DESIGNATED POSITION: If the duties of this position include participation in decisions that may have a material financial benefit to the incumbent, the selected candidate will be required to file Conflict of Interest Form 700: Statement of Economic Interest when they first occupy the position, and on an annual basis, complete ethics training within 6 months of appointment, and attend this training every other year thereafter.
GENERAL INFORMATION: It is the policy of California State University; Bakersfield to hire only United States citizens and aliens lawfully authorized to work in the United States. All new employees will be required to present documentation verifying their right to accept employment. You will also be requested to present a social security card at the time of initial appointment in compliance with state payroll regulations. State regulations require that every state employee sign the Oath of Allegiance prior to commencing the duties of his/her State employment, except legally employed non-citizens. These individuals are required to sign the Declaration of Permission to Work.
APPLICATION PROCEDURE: Official California State University, Bakersfield application forms must be completed in full and received in the Human Resources Office by 5:00 p.m. on/or postmarked by the specified closing date, unless otherwise indicated. Resumes are welcomed but will not be accepted in place of the official application. E-mailed or faxed applications or resumes will also not be accepted.

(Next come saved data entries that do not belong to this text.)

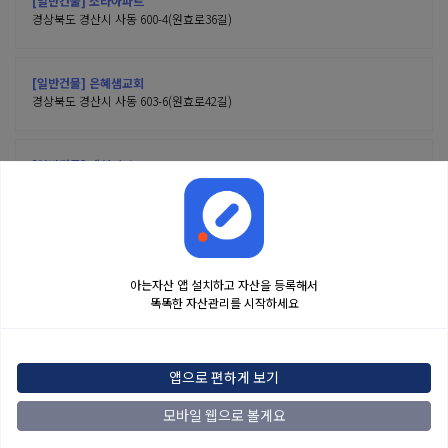
[일반건물] 소라아파트
경상북도 경산시 사동 600-4(원효로36길)
[일반건물] 은혜샘교회
경상북도 경산시 사동 603-6(원효로42길)
[일반건물] 대신기업
경상북도 경산시 사동 605-2(원효로42길)
아는자산 앱 설치하고 자산을 등록해서
똑똑한 자산관리를 시작하세요
금융정보는 콘텐츠 제공처로부터 받는 투자 참고사항이며, 오류가 발생하거나 지연될
수 있습니다. 본 정보는 일반적인 시장 정보 제공을 위한 것이며 투자 권유 또는 자문에
앱으로 편하게 보기
해당하지 않습니다. 해당 정보로 인한 투자 결과에 법적인 책임을 지지 않으며, 투자
결정 및 책임은 전적으로 이용자에게 있습니다.
모바일 웹으로 볼게요
2022
아는자산
맨위로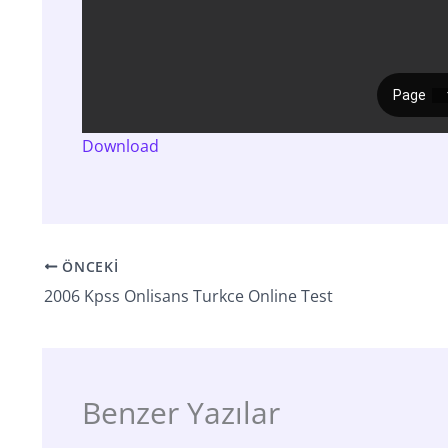
Download
ÖNCEKI
2006 Kpss Onlisans Turkce Online Test
Benzer Yazılar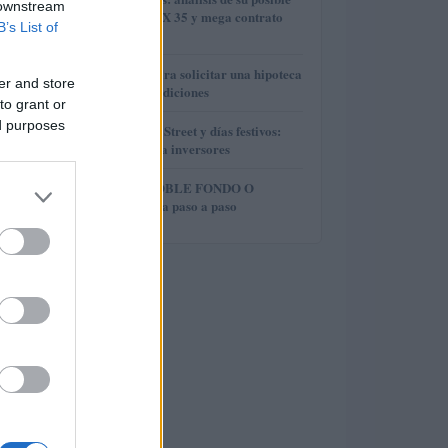
2
 downstream
entrada en el IBEX 35 y mega contrato
B’s List of
con ADNOC
3
Guía definitiva para solicitar una hipoteca
er and store
y mejorar sus condiciones
to grant or
4
ed purposes
Horarios de Wall Street y días festivos:
guía práctica para inversores
5
MODELO DE DOBLE FONDO O
MODELO W: guía paso a paso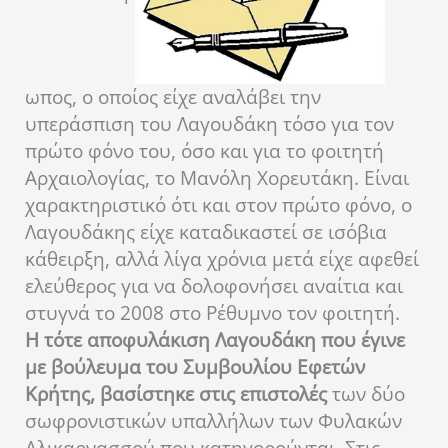
ωπος, ο οποίος είχε αναλάβει την
υπεράσπιση του Λαγουδάκη τόσο για τον
πρώτο φόνο του, όσο και για το φοιτητή
Αρχαιολογίας, το Μανόλη Χορευτάκη. Είναι
χαρακτηριστικό ότι και στον πρώτο φόνο, ο
Λαγουδάκης είχε καταδικαστεί σε ισόβια
κάθειρξη, αλλά λίγα χρόνια μετά είχε αφεθεί
ελεύθερος για να δολοφονήσει αναίτια και
στυγνά το 2008 στο Ρέθυμνο τον φοιτητή.
Η τότε αποφυλάκιση Λαγουδάκη που έγινε
με βούλευμα του Συμβουλίου Εφετών
Κρήτης, βασίστηκε στις επιστολές
των δύο
σωφρονιστικών υπαλλήλων των Φυλακών
Αλικαρνασσού που κατηγορούνται. Στις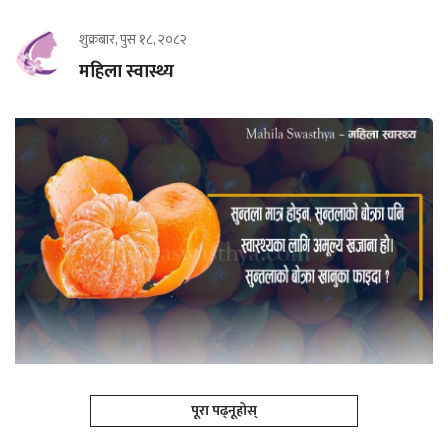
शुक्रबार, पुस १८, २०८२
महिला स्वास्थ्य
पूरा पढ्नूहोस्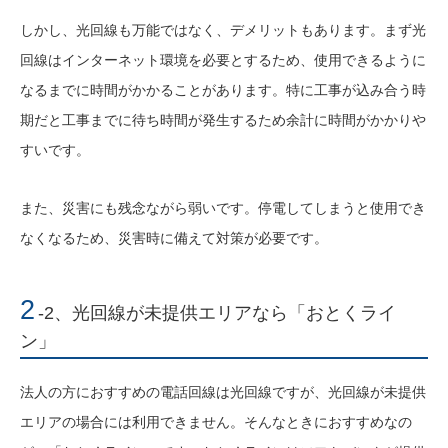
しかし、光回線も万能ではなく、デメリットもあります。まず光
回線はインターネット環境を必要とするため、使用できるように
なるまでに時間がかかることがあります。特に工事が込み合う時
期だと工事までに待ち時間が発生するため余計に時間がかかりや
すいです。
また、災害にも残念ながら弱いです。停電してしまうと使用でき
なくなるため、災害時に備えて対策が必要です。
2
-2、光回線が未提供エリアなら「おとくライ
ン」
法人の方におすすめの電話回線は光回線ですが、光回線が未提供
エリアの場合には利用できません。そんなときにおすすめなの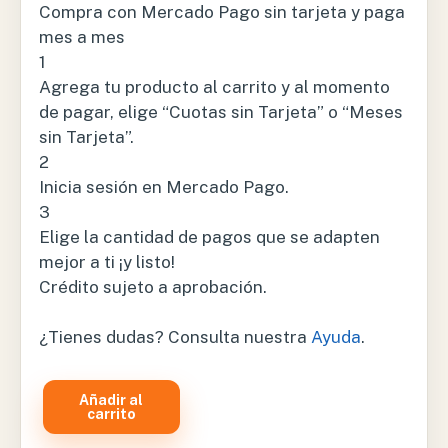
Compra con Mercado Pago sin tarjeta y paga
mes a mes
1
Agrega tu producto al carrito y al momento
de pagar, elige “Cuotas sin Tarjeta” o “Meses
sin Tarjeta”.
2
Inicia sesión en Mercado Pago.
3
Elige la cantidad de pagos que se adapten
mejor a ti ¡y listo!
Crédito sujeto a aprobación.
¿Tienes dudas? Consulta nuestra
Ayuda
.
Añadir al
CAMILLA
carrito
MARINA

Applications are available outside the Office of Human Resources and may be downloaded from the Human Resources website. Candidates who reside outside the city of Bakersfield may contact the Office of Human Resources and request that an application be mailed to their residence. It takes a minimum of 4-6 weeks from the closing date for a position to be filled.
To check the status of your application, go to the Human Resources’ Job Opening/Status Inquiry page at http://www.csub.edu/bas/hr/EmployRecruit/Job%20Status%20Inquiry/index.html and click on the “Job Status” icon link. Applicants will not receive individual notifications. Upon submission, all application materials become the exclusive property of California State University, Bakersfield and will not be copied or returned.
California State University, Bakersfield is committed to Equal Employment Opportunity. Applicants will be considered without regard to gender, race, age, color, religion, national origin, sexual orientation, genetic information, marital status, disability or covered veteran status.